²¹ Alternatively, see the setValue() and getValue() functions in the Emscripten API.

standalone.js

var Module = require('./foo.js');

setTimeout(() => {
  const x = Module._malloc(4);
  const y = Module._malloc(4);
  const z = Module._malloc(4);
  Module.HEAPU32[x / 4] = 123;
  Module.HEAPU32[y / 4] = 456;

  Module._foo_(x, y, z);

  console.log("x = ", Module.HEAP32[x / 4]);
  console.log("y = ", Module.HEAP32[y / 4]);
  console.log("x + y = ", Module.HEAP32[z / 4]);

  Module._free(x);
  Module._free(y);
  Module._free(z);
}, 100);

[~/fortran]node standalone.js
x =  123
y =  456
x + y =  579

You should also be able to run the resulting WebAssembly binary in a web browser. Remove the line var Module = require('./foo.js'); from standalone.js, and instead load the script foo.js in your HTML.

index.html

<html>
  <head>
    <title>Fortran Demo</title>
  </head>
  <body>
    <script src="foo.js"></script>
    <script src="standalone.js"></script>
  </body>
</html>

Spin up a local web server²², visit the page, and the same output should be seen in the browser’s JavaScript console.

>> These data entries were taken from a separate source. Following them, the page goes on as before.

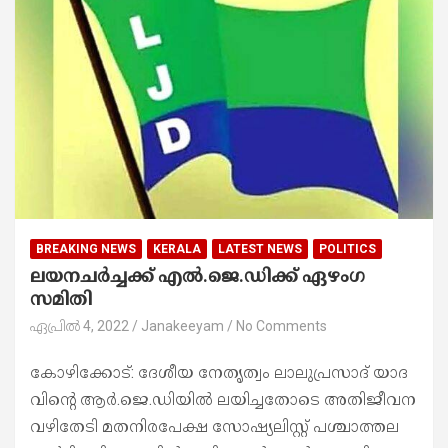
BREAKING NEWS
KERALA
LATEST NEWS
POLITICS
ലയനചർച്ചക്ക്​ എൽ.ജെ.ഡിക്ക്​ ഏഴംഗ
സമിതി
ഏപ്രിൽ 4, 2022
Janakeeyam
No Comments
കോ​ഴി​ക്കോ​ട്: ദേ​ശീ​യ നേ​തൃ​ത്വം ലാ​ലു​പ്ര​സാ​ദ്​ യാ​ദ​
വി​ന്‍റെ ആ​ർ.​ജെ.​ഡി​യി​ൽ ല​യി​ച്ച​തോ​​ടെ അ​തി​ജീ​വ​ന
വ​ഴി​തേ​ടി മ​ത​നി​ര​പേ​ക്ഷ സോ​ഷ്യ​ലി​സ്റ്റ് പ​ശ്ചാ​ത്ത​ല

²² Something like Rscript -e 'httpuv::runStaticServer()' or python3 -m http.server should work well.

The Fortran runtime library: A journey to “Hello, World!”

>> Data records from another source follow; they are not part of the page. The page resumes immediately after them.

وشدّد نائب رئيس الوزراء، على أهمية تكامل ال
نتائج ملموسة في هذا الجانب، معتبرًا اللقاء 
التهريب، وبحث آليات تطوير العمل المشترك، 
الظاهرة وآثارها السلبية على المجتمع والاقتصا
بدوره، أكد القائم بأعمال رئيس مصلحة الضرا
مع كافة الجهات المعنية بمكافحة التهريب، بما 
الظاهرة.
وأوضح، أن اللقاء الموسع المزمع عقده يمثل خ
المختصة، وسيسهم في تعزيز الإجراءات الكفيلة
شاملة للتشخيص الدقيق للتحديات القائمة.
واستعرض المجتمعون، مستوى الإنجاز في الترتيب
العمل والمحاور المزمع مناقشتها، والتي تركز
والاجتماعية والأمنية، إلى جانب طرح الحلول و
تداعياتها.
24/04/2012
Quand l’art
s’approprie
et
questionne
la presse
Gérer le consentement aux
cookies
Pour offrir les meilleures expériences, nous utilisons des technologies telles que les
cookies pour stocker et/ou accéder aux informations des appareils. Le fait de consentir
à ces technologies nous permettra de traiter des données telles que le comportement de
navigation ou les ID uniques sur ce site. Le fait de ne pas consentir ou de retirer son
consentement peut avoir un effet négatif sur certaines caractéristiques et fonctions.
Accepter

The ubiquitous “Hello, World!” test program is the usual way to introduce a programming language, but I didn’t introduce Fortran using such a program above. As you’ll see, that was for a good reason. Let’s see what happens when we try to build a “Hello, World!” subroutine in Fortran and call it from C. As before, we’ll compile the Fortran object using flang-new and use Emscripten to compile and link the C code.

hello.f08

SUBROUTINE hello()
    IMPLICIT NONE
    PRINT *, "Hello, World!"
END

hello.c

extern void hello_();

int main() {
    hello_();
    return 0;
}

[~/fortran]./build/bin/flang-new -c hello.f08 -o hello.o
[~/fortran]emcc hello.c hello.o -o hello.js
wasm-ld: error: hello.o: undefined symbol: _FortranAioBeginExternalListOutput
wasm-ld: error: hello.o: undefined symbol: _FortranAioOutputAscii
wasm-ld: error: hello.o: undefined symbol: _FortranAioEndIoStatement
emcc: error: 'wasm-ld -o hello.wasm [...] --no-entry --stack-first --table-base=1' failed (returned 1)

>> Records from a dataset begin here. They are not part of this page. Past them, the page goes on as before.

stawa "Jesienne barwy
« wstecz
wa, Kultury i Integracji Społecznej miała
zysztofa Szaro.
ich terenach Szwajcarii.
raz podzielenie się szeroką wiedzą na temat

The build failed due to some missing symbols. This is a consequence of a more general issue in that we have not yet compiled the LLVM Fortran runtime library for WebAssembly. There are a bunch of library symbols that we’re currently missing, including some functions that are required to print output!²³

²³ See LLVM Flang’s documentation for the nuts and bolts of the Fortran IO runtime library implementation.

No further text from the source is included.